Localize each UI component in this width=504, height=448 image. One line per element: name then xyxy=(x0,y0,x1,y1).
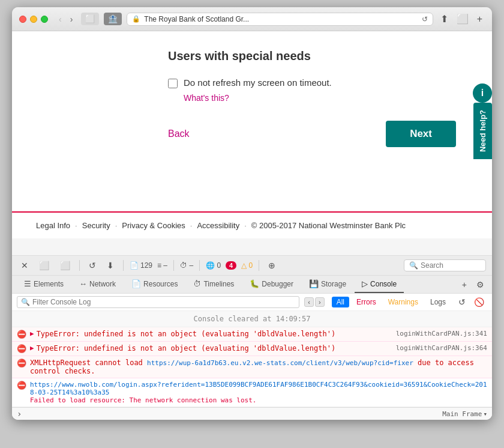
devtools-reload-button[interactable]: ↺ xyxy=(86,259,99,271)
filter-input[interactable] xyxy=(32,298,295,306)
search-input[interactable] xyxy=(421,261,481,270)
devtools-close-button[interactable]: ✕ xyxy=(18,259,31,271)
tab-storage[interactable]: 💾 Storage xyxy=(302,276,353,293)
expand-icon-1[interactable]: ▶ xyxy=(30,330,34,338)
xml-error-icon: ⛔ xyxy=(17,359,26,368)
globe-button[interactable]: ⊕ xyxy=(265,259,278,271)
maximize-button[interactable] xyxy=(41,16,48,23)
main-frame-selector[interactable]: Main Frame ▾ xyxy=(442,410,487,418)
filter-input-area[interactable]: 🔍 xyxy=(17,296,299,308)
minimize-button[interactable] xyxy=(30,16,37,23)
tab-resources[interactable]: 📄 Resources xyxy=(124,276,185,293)
console-xml-row: ⛔ XMLHttpRequest cannot load https://wup… xyxy=(12,356,492,378)
debugger-icon: 🐛 xyxy=(250,279,259,288)
filter-errors[interactable]: Errors xyxy=(352,297,381,307)
filter-counter: ≡ – xyxy=(157,261,167,270)
sep1: · xyxy=(75,221,77,230)
gap-area xyxy=(12,238,492,255)
next-arrow[interactable]: › xyxy=(315,297,325,307)
devtools-split-button[interactable]: ⬜ xyxy=(36,259,52,271)
forward-button[interactable]: › xyxy=(67,13,77,25)
back-link[interactable]: Back xyxy=(168,129,190,139)
error-icon-1: ⛔ xyxy=(17,330,26,339)
filter-arrows: ‹ › xyxy=(304,297,324,307)
sidebar-button[interactable]: 🏦 xyxy=(104,13,122,25)
browser-content: Users with special needs Do not refresh … xyxy=(12,31,492,420)
devtools-settings-button[interactable]: ⚙ xyxy=(473,279,487,291)
timer-counter: ⏱ – xyxy=(180,261,193,270)
devtools-panel: ✕ ⬜ ⬜ ↺ ⬇ 📄 129 ≡ – ⏱ – 🌐 0 4 △ 0 xyxy=(12,255,492,420)
tab-timelines-label: Timelines xyxy=(203,280,234,288)
sep4: · xyxy=(244,221,247,230)
new-tab-button[interactable]: ⬜ xyxy=(454,12,471,26)
search-icon: 🔍 xyxy=(409,261,418,270)
tab-debugger[interactable]: 🐛 Debugger xyxy=(242,276,301,293)
site-footer: Legal Info · Security · Privacy & Cookie… xyxy=(12,211,492,238)
address-text: The Royal Bank of Scotland Gr... xyxy=(144,15,418,23)
console-error-row-2: ⛔ ▶ TypeError: undefined is not an objec… xyxy=(12,342,492,356)
error-source-1[interactable]: loginWithCardPAN.js:341 xyxy=(396,330,487,338)
tab-network[interactable]: ↔ Network xyxy=(72,276,123,293)
main-frame-chevron: ▾ xyxy=(483,410,487,418)
storage-icon: 💾 xyxy=(309,279,319,288)
devtools-add-button[interactable]: + xyxy=(459,279,470,291)
sep3 xyxy=(173,260,174,271)
tab-console-label: Console xyxy=(370,280,397,288)
toolbar-right: ⬆ ⬜ + xyxy=(438,12,485,26)
need-help-button[interactable]: Need help? xyxy=(473,103,492,159)
info-icon: i xyxy=(473,83,492,103)
error-msg-2: TypeError: undefined is not an object (e… xyxy=(37,344,396,353)
console-output: Console cleared at 14:09:57 ⛔ ▶ TypeErro… xyxy=(12,311,492,420)
console-refresh-button[interactable]: ↺ xyxy=(455,296,469,308)
console-clear-button[interactable]: 🚫 xyxy=(471,296,487,308)
network-error-msg: Failed to load resource: The network con… xyxy=(30,396,487,404)
filter-logs[interactable]: Logs xyxy=(425,297,451,307)
network-url[interactable]: https://www.nwolb.com/login.aspx?referid… xyxy=(30,381,487,396)
devtools-download-button[interactable]: ⬇ xyxy=(104,259,117,271)
accessibility-link[interactable]: Accessibility xyxy=(197,221,239,230)
share-button[interactable]: ⬆ xyxy=(438,12,451,26)
tab-console[interactable]: ▷ Console xyxy=(355,276,404,293)
expand-icon-2[interactable]: ▶ xyxy=(30,344,34,352)
sep2: · xyxy=(115,221,118,230)
filter-all[interactable]: All xyxy=(332,297,349,307)
page-count: 📄 129 xyxy=(130,261,152,270)
network-error-icon: ⛔ xyxy=(17,381,26,390)
whats-this-link[interactable]: What's this? xyxy=(184,93,456,103)
main-frame-label: Main Frame xyxy=(442,410,482,418)
sep3: · xyxy=(190,221,193,230)
xml-error-msg: XMLHttpRequest cannot load https://wup-6… xyxy=(30,359,487,375)
filter-warnings[interactable]: Warnings xyxy=(383,297,423,307)
tab-view-button[interactable]: ⬜ xyxy=(81,13,99,25)
checkbox-row: Do not refresh my screen on timeout. xyxy=(168,77,456,88)
xml-url[interactable]: https://wup-6a1d7b63.eu.v2.we-stats.com/… xyxy=(147,359,413,367)
error-counter: 4 xyxy=(226,261,236,270)
filter-badges: All Errors Warnings Logs xyxy=(332,297,451,307)
console-error-row-1: ⛔ ▶ TypeError: undefined is not an objec… xyxy=(12,327,492,342)
browser-titlebar: ‹ › ⬜ 🏦 🔒 The Royal Bank of Scotland Gr.… xyxy=(12,7,492,31)
address-bar[interactable]: 🔒 The Royal Bank of Scotland Gr... ↺ xyxy=(127,13,433,26)
prev-arrow[interactable]: ‹ xyxy=(304,297,314,307)
tab-network-label: Network xyxy=(89,280,116,288)
console-prompt-input[interactable] xyxy=(22,410,442,418)
back-button[interactable]: ‹ xyxy=(55,13,65,25)
timelines-icon: ⏱ xyxy=(193,279,201,288)
add-tab-button[interactable]: + xyxy=(475,13,485,26)
network-icon: ↔ xyxy=(79,279,87,288)
console-icon: ▷ xyxy=(362,279,368,288)
devtools-search[interactable]: 🔍 xyxy=(404,259,486,271)
devtools-layout-button[interactable]: ⬜ xyxy=(57,259,73,271)
no-refresh-checkbox[interactable] xyxy=(168,79,178,88)
security-link[interactable]: Security xyxy=(82,221,110,230)
error-source-2[interactable]: loginWithCardPAN.js:364 xyxy=(396,344,487,352)
tab-elements[interactable]: ☰ Elements xyxy=(17,276,71,293)
tab-timelines[interactable]: ⏱ Timelines xyxy=(186,276,241,293)
nav-buttons: ‹ › xyxy=(55,13,76,25)
legal-info-link[interactable]: Legal Info xyxy=(36,221,70,230)
reload-icon[interactable]: ↺ xyxy=(422,15,428,23)
elements-icon: ☰ xyxy=(24,279,31,288)
tab-storage-label: Storage xyxy=(321,280,346,288)
privacy-link[interactable]: Privacy & Cookies xyxy=(122,221,185,230)
close-button[interactable] xyxy=(19,16,26,23)
next-button[interactable]: Next xyxy=(386,121,456,147)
===============
» PROBLEM STATEMENT: Locate the word "reload" in the records and collect each line it appears in.

» EXERCISE RESPONSE:
devtools-reload-button[interactable]: ↺ xyxy=(86,259,99,271)
reload-icon[interactable]: ↺ xyxy=(422,15,428,23)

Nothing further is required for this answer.